I hiked the Santa Ynez waterfall today.
It is definitely passable. Just a few rocks to cross the stream but nothing hard. The waterfall wasn’t as impressive as I thought but the hike is very pleasant, shady and very green after the rainy days we had. It you can wear real hiking shoes would be better than regular sneakers. The rocks could be slippery and if you are adventurous enough, you could climb with the help of the rope attached at the rock by the waterfall and go above.
Some people did climb the waterfall and came down afterwards and some people tried but their shoes were slipping from the sleepery rock.
Hope you are going to enjoy it as much as I did today.

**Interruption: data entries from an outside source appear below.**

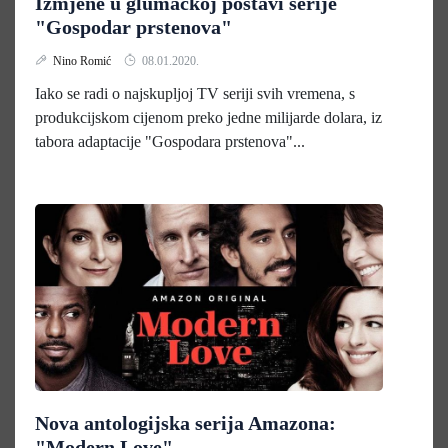
Izmjene u glumačkoj postavi serije
"Gospodar prstenova"
Nino Romić
08.01.2020.
Iako se radi o najskupljoj TV seriji svih vremena, s
produkcijskom cijenom preko jedne milijarde dolara, iz
tabora adaptacije "Gospodara prstenova"...
Nova antologijska serija Amazona:
"Modern Love"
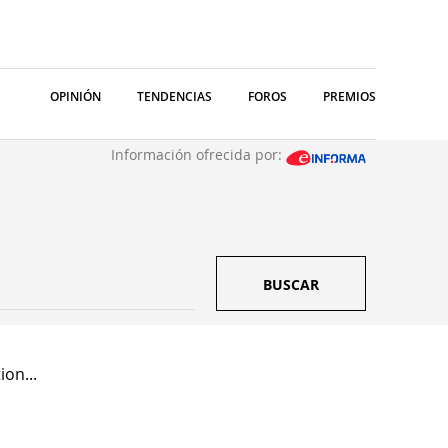
OPINIÓN
TENDENCIAS
FOROS
PREMIOS
Información ofrecida por:
BUSCAR
ion...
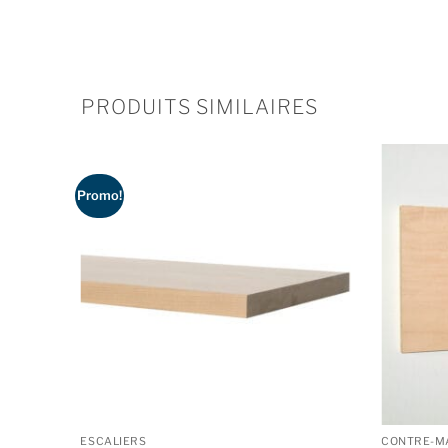
PRODUITS SIMILAIRES
Promo!
ESCALIERS
CONTRE-M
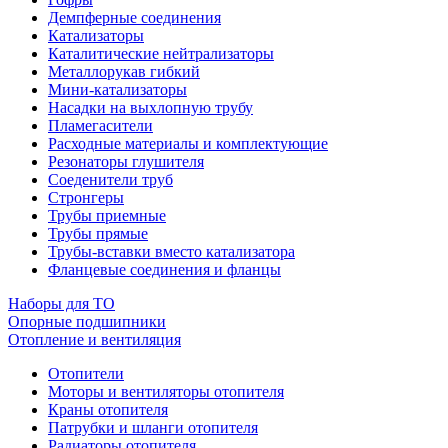
Демпферные соединения
Катализаторы
Каталитические нейтрализаторы
Металлорукав гибкий
Мини-катализаторы
Насадки на выхлопную трубу
Пламегасители
Расходные материалы и комплектующие
Резонаторы глушителя
Соеденители труб
Стронгеры
Трубы приемные
Трубы прямые
Трубы-вставки вместо катализатора
Фланцевые соединения и фланцы
Наборы для ТО
Опорные подшипники
Отопление и вентиляция
Отопители
Моторы и вентиляторы отопителя
Краны отопителя
Патрубки и шланги отопителя
Радиаторы отопителя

It’s a very short hike for my standards but really nice and green as I said.
Perfect for those hot summer days.
Horrible trail. Doesn’t look like the photos and it’s covered in Poison Oak. Dangerous and not that fun. There wasn’t any water, not even at the “waterfall”.
Has anyone been on a hike there since the rain passed though about a month or so ago and knows if the fall is going? I’ve been to other trails in the area awhile ago but wanted to find a new place.
Hiked it on July 14, 2019. The stream isn’t moving quickly but there is quite a bit of water and the waterfall is still going. Remember this year we’ve had an absolute ton of rain so in future years I wouldn’t expect any water in July. We took our 4yo kids and they were able to hang, but were seriously wiped at the end. The needed quite a bit of help, especially toward the waterfall which requires some rock scrambling and I found it quite challenging as well. I did hear some rattles on the way in but never saw any snakes. And the trail past the half mile point can be hard to navigate and very overgrown.